ACTIVITY
Only the lines from the one containing "Bar graph of" through the last line of the listing are to be given again, exactly as they appear.

DATA EXCERPT

======

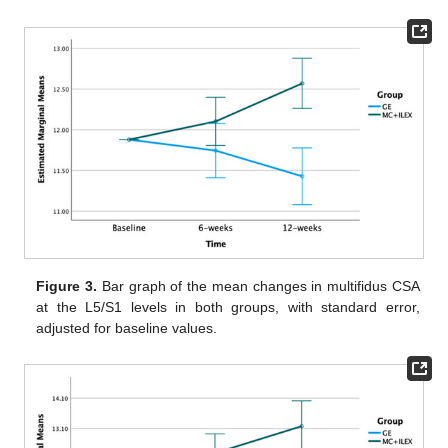
Figure 3.
Bar graph of the mean changes in multifidus CSA
at the L5/S1 levels in both groups, with standard error,
adjusted for baseline values.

======

SOLUTION FOR THIS EXERCISE
Bar graph of the mean changes in multifidus CSA
at the L5/S1 levels in both groups, with standard error,
adjusted for baseline values.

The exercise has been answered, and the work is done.